Hyperbolic cosine transformer for LiDAR 3D object detection
作者机构:Tianjin Key Laboratory for Control Theory & Applications in Complicated Systems and Intelligent Robot Laboratory, Tianjin University of Technology Department of Electrical Engineering, Tshwane University of Technology
出 版 物:《Optoelectronics Letters》 (光电子快报(英文))
年 卷 期:2025年
学科分类:080904[工学-电磁场与微波技术] 0810[工学-信息与通信工程] 0809[工学-电子科学与技术(可授工学、理学学位)] 08[工学] 081105[工学-导航、制导与控制] 081001[工学-通信与信息系统] 081002[工学-信号与信息处理] 0825[工学-航空宇航科学与技术] 0811[工学-控制科学与工程]
基 金:supported by the National Natural Science Foundation of China (Grant No. 62103298) the South African National Research Foundation (Grant Nos. 132797 and 137951)
摘 要:Recently, Transformer has achieved great success in computer vision.
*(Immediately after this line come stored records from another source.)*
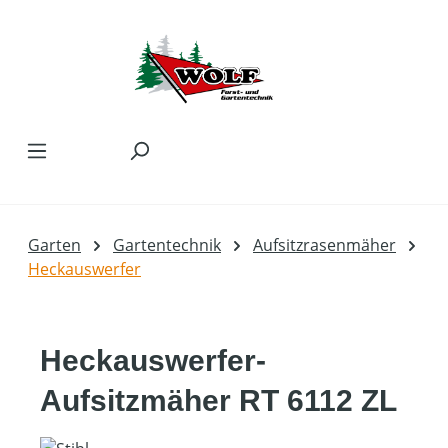
Zum Hauptinhalt springen
Garten
Gartentechnik
Aufsitzrasenmäher
Heckauswerfer
Heckauswerfer-
Aufsitzmäher RT 6112 ZL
However, it is constrained because the spatial and temporal complexity grows quadratically with the number of large points in 3D object detection applications from point clouds. Previous point-wise methods are suffering from time consumption and limited receptive fields to capture information among points. To address these limitations, we propose the cosh-attention, which reduces the computation complexity of space and time from the quadratic order to linear order with respect to the number of points. In the cosh-attention, the traditional softmax operator is replaced by non-negative ReLU activation and hyperbolic-cosine-based operator with re-weighting mechanism. Then based on the key component, cosh-attention, we present a two-stage hyperbolic cosine transformer (ChTR3D) for 3D object detection from point clouds. It refines proposals by applying cosh-attention in linear computation complexity to encode rich contextual relationships among points. Extensive experiments on the widely used KITTI dataset and Waymo Open Dataset demonstrate that, compared with vanilla attention, the cosh-attention significantly improves the inference speed with competitive performance. Experiment results show that, among two-stage state-of-the-art methods using point-level features to refine proposals, the proposed ChTR3D is the fastest one.